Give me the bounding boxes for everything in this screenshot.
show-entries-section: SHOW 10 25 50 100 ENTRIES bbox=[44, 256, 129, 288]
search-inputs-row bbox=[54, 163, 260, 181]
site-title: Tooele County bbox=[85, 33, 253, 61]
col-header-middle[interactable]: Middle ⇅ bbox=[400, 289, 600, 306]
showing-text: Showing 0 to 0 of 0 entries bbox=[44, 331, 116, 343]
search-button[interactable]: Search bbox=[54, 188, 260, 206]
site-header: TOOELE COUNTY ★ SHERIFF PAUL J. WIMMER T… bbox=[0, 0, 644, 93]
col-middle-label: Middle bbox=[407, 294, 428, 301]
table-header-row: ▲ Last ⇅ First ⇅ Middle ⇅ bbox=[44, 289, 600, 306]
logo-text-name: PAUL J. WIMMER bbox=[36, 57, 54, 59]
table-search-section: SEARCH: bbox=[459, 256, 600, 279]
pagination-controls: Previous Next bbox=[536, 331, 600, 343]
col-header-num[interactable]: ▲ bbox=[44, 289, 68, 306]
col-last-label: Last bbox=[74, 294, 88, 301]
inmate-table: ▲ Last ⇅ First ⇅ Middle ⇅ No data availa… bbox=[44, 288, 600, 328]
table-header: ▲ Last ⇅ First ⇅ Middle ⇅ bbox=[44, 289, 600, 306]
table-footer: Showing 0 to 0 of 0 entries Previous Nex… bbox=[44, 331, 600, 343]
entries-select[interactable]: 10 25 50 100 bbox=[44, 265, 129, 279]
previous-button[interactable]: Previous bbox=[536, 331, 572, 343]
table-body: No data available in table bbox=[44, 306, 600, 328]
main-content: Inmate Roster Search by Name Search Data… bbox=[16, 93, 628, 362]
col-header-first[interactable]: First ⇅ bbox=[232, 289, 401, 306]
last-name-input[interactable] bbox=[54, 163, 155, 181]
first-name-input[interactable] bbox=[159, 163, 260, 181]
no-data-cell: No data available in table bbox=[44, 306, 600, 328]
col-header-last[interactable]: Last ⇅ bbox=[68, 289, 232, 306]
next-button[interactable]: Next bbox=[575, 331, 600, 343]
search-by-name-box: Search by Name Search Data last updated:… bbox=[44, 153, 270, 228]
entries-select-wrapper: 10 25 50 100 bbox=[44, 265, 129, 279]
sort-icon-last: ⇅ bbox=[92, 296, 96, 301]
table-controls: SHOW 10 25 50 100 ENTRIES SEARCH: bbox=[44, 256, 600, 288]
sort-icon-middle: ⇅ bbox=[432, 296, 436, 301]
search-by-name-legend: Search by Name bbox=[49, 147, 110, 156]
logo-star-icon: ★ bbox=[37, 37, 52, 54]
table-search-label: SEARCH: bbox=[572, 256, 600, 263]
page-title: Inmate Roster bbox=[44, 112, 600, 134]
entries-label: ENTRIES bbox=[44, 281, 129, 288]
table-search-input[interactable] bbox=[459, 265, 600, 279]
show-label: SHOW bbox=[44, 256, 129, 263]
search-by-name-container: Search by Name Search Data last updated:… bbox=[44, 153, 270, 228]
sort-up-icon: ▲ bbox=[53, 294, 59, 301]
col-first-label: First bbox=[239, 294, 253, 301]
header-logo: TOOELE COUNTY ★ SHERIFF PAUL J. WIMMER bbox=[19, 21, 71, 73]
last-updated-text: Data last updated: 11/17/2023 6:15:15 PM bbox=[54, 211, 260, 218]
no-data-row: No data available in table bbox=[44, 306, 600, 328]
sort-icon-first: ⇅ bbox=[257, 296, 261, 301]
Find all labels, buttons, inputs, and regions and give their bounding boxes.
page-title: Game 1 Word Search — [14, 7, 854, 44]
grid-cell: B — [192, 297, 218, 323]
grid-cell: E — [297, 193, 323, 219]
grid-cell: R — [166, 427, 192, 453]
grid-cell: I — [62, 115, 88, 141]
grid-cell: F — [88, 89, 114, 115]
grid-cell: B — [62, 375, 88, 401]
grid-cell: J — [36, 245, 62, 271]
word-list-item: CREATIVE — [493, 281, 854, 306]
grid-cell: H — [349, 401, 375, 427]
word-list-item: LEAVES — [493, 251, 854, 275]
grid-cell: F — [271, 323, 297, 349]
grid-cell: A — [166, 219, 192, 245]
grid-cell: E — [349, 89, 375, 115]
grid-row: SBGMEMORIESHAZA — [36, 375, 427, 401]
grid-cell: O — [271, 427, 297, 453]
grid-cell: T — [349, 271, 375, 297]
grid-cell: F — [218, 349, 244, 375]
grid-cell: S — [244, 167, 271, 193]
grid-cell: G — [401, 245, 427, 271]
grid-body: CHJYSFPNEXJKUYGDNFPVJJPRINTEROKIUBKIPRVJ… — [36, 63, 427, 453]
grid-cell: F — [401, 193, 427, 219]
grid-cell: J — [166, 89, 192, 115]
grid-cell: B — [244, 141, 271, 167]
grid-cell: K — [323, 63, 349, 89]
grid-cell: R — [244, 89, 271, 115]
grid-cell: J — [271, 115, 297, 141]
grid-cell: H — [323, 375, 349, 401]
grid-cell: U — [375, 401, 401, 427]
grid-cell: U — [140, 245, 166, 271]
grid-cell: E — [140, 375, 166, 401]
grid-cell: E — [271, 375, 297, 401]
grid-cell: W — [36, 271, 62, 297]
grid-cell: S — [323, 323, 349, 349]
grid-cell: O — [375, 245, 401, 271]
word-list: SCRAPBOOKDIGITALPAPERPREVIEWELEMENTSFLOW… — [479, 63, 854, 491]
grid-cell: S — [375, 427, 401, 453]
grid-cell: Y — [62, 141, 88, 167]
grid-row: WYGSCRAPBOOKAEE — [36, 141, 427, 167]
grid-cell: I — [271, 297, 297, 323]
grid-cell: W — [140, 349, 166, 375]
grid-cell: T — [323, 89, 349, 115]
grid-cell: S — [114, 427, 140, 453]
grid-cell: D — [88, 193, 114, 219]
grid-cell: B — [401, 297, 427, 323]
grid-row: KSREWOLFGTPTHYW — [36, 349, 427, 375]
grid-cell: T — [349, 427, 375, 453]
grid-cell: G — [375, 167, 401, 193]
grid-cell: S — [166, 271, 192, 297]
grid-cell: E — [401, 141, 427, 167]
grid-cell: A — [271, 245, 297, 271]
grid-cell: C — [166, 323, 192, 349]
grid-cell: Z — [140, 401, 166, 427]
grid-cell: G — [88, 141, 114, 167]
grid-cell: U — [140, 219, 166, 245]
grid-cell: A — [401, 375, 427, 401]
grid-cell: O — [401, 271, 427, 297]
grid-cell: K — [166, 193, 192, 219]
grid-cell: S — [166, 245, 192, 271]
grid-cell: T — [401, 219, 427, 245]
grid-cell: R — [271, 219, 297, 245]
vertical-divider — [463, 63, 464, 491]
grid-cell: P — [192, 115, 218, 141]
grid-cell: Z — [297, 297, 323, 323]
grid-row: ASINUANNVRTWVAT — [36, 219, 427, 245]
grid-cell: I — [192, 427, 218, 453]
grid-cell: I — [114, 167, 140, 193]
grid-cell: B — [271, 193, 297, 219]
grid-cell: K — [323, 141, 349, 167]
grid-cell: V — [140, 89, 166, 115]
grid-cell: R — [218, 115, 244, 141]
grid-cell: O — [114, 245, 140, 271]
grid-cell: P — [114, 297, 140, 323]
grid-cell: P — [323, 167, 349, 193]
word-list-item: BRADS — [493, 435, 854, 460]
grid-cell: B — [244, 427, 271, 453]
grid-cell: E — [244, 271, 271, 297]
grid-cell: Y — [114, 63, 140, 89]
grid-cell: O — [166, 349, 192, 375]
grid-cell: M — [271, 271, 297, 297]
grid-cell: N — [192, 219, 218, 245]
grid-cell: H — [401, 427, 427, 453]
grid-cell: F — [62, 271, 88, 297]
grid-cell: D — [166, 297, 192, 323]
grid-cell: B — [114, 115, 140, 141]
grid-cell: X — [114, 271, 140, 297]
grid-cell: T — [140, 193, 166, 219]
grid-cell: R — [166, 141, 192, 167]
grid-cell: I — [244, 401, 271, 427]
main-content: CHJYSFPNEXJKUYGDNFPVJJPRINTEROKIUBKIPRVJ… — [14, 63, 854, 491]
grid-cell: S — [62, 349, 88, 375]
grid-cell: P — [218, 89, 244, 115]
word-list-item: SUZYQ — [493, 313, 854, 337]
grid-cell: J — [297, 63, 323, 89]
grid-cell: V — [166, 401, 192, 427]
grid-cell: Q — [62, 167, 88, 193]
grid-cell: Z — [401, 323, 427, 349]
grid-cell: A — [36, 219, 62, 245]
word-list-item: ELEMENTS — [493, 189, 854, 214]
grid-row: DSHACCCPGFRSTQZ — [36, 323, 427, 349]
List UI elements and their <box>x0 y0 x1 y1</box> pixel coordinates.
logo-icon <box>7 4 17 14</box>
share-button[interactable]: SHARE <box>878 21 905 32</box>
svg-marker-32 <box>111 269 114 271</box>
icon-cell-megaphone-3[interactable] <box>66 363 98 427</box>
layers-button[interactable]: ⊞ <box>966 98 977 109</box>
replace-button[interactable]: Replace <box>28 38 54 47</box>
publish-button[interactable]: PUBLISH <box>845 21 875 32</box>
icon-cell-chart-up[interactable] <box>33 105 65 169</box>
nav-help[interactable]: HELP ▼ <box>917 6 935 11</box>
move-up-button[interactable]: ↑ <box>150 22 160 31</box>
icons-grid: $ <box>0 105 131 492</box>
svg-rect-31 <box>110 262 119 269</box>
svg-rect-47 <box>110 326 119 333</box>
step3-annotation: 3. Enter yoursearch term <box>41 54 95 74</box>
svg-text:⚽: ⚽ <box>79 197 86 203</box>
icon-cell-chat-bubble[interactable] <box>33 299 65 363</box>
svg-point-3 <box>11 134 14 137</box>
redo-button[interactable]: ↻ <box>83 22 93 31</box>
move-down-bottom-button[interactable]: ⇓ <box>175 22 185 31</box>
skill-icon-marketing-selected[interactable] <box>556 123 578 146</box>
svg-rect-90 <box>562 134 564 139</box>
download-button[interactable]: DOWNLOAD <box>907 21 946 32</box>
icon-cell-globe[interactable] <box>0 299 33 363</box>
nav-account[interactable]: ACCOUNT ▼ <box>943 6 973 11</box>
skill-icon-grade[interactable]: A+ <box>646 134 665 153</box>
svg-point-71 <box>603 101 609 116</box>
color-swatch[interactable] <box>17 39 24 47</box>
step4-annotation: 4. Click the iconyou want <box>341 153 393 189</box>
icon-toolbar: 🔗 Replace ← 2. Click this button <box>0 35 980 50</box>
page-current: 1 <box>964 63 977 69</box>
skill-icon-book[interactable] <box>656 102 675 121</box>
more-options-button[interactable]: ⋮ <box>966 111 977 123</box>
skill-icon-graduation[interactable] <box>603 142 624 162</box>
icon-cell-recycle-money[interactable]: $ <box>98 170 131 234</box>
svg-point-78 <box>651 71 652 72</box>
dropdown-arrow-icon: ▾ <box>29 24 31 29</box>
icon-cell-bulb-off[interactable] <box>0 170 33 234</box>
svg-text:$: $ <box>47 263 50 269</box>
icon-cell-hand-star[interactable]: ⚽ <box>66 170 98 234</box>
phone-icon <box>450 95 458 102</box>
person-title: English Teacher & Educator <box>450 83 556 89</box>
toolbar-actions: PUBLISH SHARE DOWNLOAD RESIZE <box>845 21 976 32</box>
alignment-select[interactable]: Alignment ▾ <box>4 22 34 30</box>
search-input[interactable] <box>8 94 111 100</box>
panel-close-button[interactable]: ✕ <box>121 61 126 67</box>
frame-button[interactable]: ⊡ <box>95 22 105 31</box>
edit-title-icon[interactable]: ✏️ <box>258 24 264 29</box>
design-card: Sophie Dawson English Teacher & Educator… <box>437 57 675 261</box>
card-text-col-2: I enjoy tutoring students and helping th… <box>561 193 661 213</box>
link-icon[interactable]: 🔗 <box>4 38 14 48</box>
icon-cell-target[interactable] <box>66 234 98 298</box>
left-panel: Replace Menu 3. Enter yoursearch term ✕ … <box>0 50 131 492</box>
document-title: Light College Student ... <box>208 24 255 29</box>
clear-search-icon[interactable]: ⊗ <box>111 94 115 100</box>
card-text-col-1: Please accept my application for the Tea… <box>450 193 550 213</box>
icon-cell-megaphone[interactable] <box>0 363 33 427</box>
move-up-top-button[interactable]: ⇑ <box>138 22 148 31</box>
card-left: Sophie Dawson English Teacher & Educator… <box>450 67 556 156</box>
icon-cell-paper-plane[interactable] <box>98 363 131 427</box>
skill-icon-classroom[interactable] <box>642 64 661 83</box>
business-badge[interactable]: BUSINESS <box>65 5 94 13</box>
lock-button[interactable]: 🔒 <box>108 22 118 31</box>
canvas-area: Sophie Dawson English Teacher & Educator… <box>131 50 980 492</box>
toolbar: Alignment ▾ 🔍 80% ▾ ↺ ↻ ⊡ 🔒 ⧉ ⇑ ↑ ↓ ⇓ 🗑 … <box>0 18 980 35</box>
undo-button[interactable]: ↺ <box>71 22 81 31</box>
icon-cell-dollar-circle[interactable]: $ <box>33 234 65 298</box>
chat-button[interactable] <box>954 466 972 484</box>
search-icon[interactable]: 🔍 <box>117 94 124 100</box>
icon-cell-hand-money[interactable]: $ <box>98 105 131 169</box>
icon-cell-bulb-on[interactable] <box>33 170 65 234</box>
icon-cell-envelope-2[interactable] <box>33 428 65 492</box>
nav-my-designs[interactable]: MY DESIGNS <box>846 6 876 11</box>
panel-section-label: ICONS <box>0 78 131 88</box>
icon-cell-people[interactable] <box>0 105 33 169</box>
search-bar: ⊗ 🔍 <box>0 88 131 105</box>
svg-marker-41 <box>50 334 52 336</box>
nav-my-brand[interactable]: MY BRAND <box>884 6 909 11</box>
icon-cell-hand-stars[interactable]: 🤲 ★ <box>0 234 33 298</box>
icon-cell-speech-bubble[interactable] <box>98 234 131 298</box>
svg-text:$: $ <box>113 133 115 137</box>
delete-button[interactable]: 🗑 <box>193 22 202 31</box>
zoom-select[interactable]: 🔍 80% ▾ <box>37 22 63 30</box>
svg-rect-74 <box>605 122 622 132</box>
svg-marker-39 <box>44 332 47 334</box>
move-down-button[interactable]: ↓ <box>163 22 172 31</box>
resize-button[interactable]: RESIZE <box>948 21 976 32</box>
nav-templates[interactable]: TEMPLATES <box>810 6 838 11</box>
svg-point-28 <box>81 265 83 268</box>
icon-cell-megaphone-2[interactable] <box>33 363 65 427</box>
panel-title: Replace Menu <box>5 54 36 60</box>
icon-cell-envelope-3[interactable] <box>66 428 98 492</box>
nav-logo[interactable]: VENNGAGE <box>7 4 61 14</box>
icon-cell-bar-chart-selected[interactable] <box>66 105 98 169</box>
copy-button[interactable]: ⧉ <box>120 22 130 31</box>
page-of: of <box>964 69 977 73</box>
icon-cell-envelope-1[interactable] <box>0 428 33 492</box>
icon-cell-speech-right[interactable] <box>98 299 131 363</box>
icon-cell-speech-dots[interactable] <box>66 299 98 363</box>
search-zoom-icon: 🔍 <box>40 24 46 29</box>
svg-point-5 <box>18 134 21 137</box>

--------------------

## Task to carry out
Copy out every line of the data in which the word "bubble" is found.

## Expected answer
icon-cell-chat-bubble[interactable] <box>33 299 65 363</box>
icon-cell-speech-bubble[interactable] <box>98 234 131 298</box>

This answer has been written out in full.